Polysiphonia brodiei

Scientific classification
- Domain: Eukaryota
- Clade: Archaeplastida
- Division: Rhodophyta
- Class: Florideophyceae
- Order: Ceramiales
- Family: Rhodomelaceae
- Genus: Polysiphonia
- Species: P. brodiei
- Binomial name: Polysiphonia brodiei (Dillwyn) Sprengel
- Synonyms: Polysiphonia brodiaei orth. var.;

= Polysiphonia brodiei =

- Genus: Polysiphonia
- Species: brodiei
- Authority: (Dillwyn) Sprengel
- Synonyms: Polysiphonia brodiaei orth. var.

Species of alga

Polysiphonia brodiei (Dillwyn) Sprengel, now generally spelled "brodiaei", as it is named after James Brodie is a species of red algae in the Rhodophyta. It grows in tufts up to 36 cm long.

==Description==
Polysiphonia brodiaei is a dark brownish purple algae growing as tufts consisting of branched of axial cells surrounded by 6 - 8 periaxial cells all of the same length.
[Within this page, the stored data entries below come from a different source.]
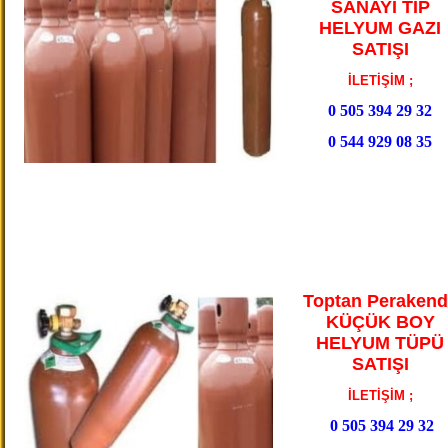
SANAYİ TİP
HELYUM GAZI
SATIŞI
İLETİŞİM ;
0 505 394 29 32
0 544 929 08 35
Toptan Perakend
KÜÇÜK BOY
HELYUM TÜPÜ
SATIŞI
İLETİŞİM ;
0 505 394 29 32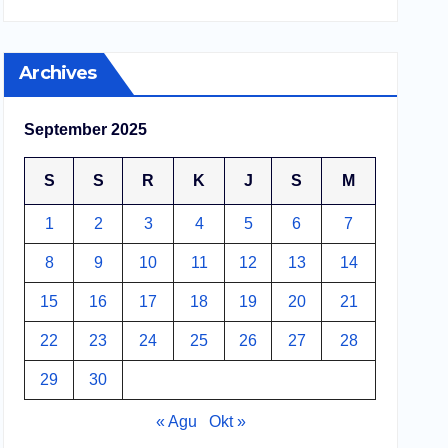
Archives
September 2025
S
S
R
K
J
S
M
1
2
3
4
5
6
7
8
9
10
11
12
13
14
15
16
17
18
19
20
21
22
23
24
25
26
27
28
29
30
« Agu
Okt »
These branches become corticated near the base. Trichoblasts form near the tip and branches develop from their axils. It grows to 36 cm long in dense tufts.

==Reproduction==
The plants are dioecious, Spermatangial branchlets are borne near the tips of the branches. Cystocarps with a wide ostiole develop and Tetrasporangia appear as a spiral in the branches.

==Habitat==
Common in the intertidal zone.

==Distribution==
This species is recorded from all around the British Isles, except in the east of England, including the Isle of Man and the Shetland Isles. In Europe the species is found From Norway to Portugal, in the Mediterranean, the Atlantic coast of Canada and also on the Pacific coast of North America and in Australia and New Zealand.